I think it was about three weeks ago that I was sitting here thinking I was just barely getting to the point that I could catch a breath. We had a pretty stressful summer and I think the end of October was when I think things started to almost return to normal.
BUT...
There's always a but.
Things changed on November 1st when we tried to collect rent from our tenants. Turns out we no longer have tenants...which means we are madly trying to rent our other house out again, while paying two mortgages. That's enough stress for me.
But...
Add to it the new calling I got that same week. Relief Society 2nd Counselor in my ward. Despite the fact that I feel 20 years too young and inadequate in so many ways, I'm really excited about all the things I get to do with this calling.

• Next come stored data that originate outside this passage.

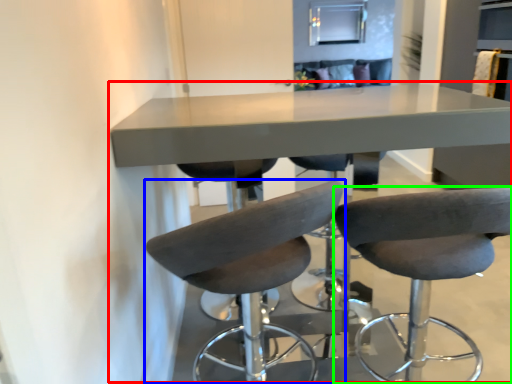 Question: Which object is positioned closest to table (highlighted by a red box)? Select from chair (highlighted by a blue box) and chair (highlighted by a green box).

Choices:
 (A) chair
 (B) chair

Answer: (A) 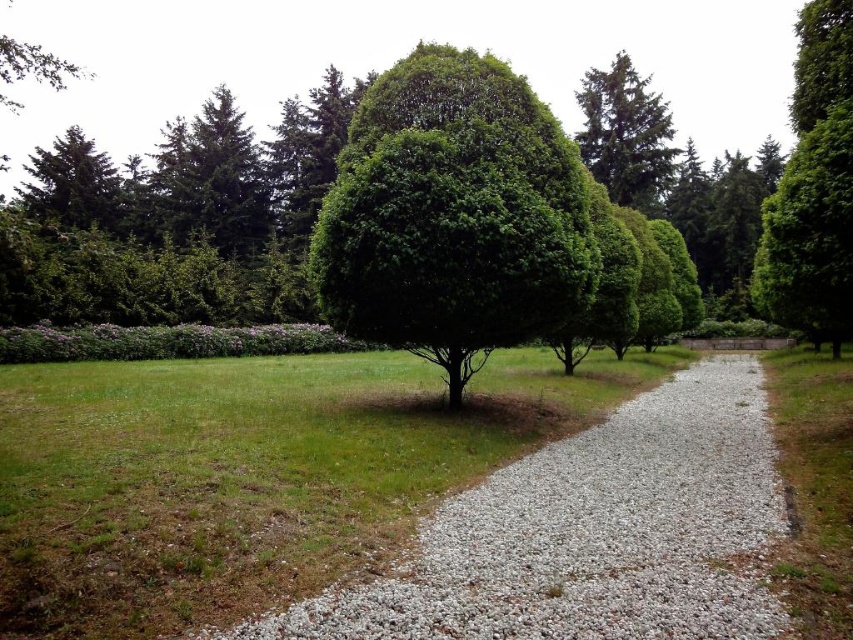 Is point (724, 620) positioned before point (650, 150)?

That is True.

The width and height of the screenshot is (853, 640). Find the location of `white gravel at center`. white gravel at center is located at coordinates (589, 534).

Can you confirm if green leafy tree at right is thinner than green textured tree at upper right?

Indeed, green leafy tree at right has a lesser width compared to green textured tree at upper right.

This screenshot has width=853, height=640. I want to click on green leafy tree at right, so [810, 234].

How far apart are white gravel at center and green leafy tree at center?

white gravel at center and green leafy tree at center are 3.66 meters apart from each other.

Is white gravel at center positioned in front of green leafy tree at center?

Yes, it is in front of green leafy tree at center.

Between point (660, 532) and point (538, 172), which one is positioned in front?

Point (660, 532) is more forward.

The image size is (853, 640). Identify the location of white gravel at center. [x=589, y=534]. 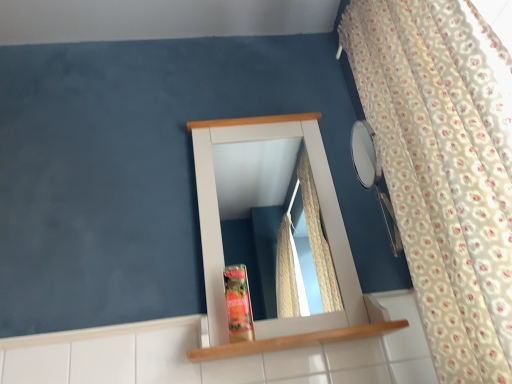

Like Super Saturday this weekend.
Did I mention I was stressed? Try taking over Super Saturday last minute. I've been on the phone or emailing people pretty much non stop for the last week. I've also spent COUNTLESS hours organizing the costs on my computer...and the sign up sheets. And all that wonderful stuff.
But really, joking aside, I am excited about this calling - it's going to be FUN! (p.s. a "calling" is a volunteer position that I'm asked to fulfill in my church. Being the 2nd Counselor in
Relief Society means that I'm one of three people that run the women's program for our church. Thank goodness I'm not the President - she's the one with all the work!! "Super Saturday", however is a huge craft day where the "Relief Society" provides a TON of crafts for all the women in our ward to work on. BUSY basically sums it up)
Anyway...that's not it. With this new calling, I now have to find time to meet with the presidency regularly. But I'm having a hard time finding time, because I'm either in swimming lessons with my girls, teaching preschool, teaching piano to my 8 students, playing piano for the Young Women at Church, Hosting Book Club, babysitting my nephew, spending hours shoveling my driveway so I can actually leave the house, tending to my motherly duties (i.e. feeding my children, teaching them words and colours and so on), caring for my teething toddler and helping my three year old remember to use the potty. Honestly, I'm having a hard time finding a moment where I'm not frantically running around!!
I'm stressed.
Did I mention that Ben's stressed too? Yeah...winter means we don't see him. He's so busy with work...which is so good. I do like getting paid. But I don't so much like always putting my girls to bed on my own. Or them not even noticing when he's gone ALL weekend. I want to see him more, I want my girls to see him more, I want more time.
But this is
my life. I love it. I especially Love my Husband and my two Girls. They keep me together when it gets crazy like this. And mostly, today I loved seeing these two anxiously awaiting their first venture into snow this year:
It's moments like that when I know the rest of it doesn't matter. I'm blessed. I'm loved. I love.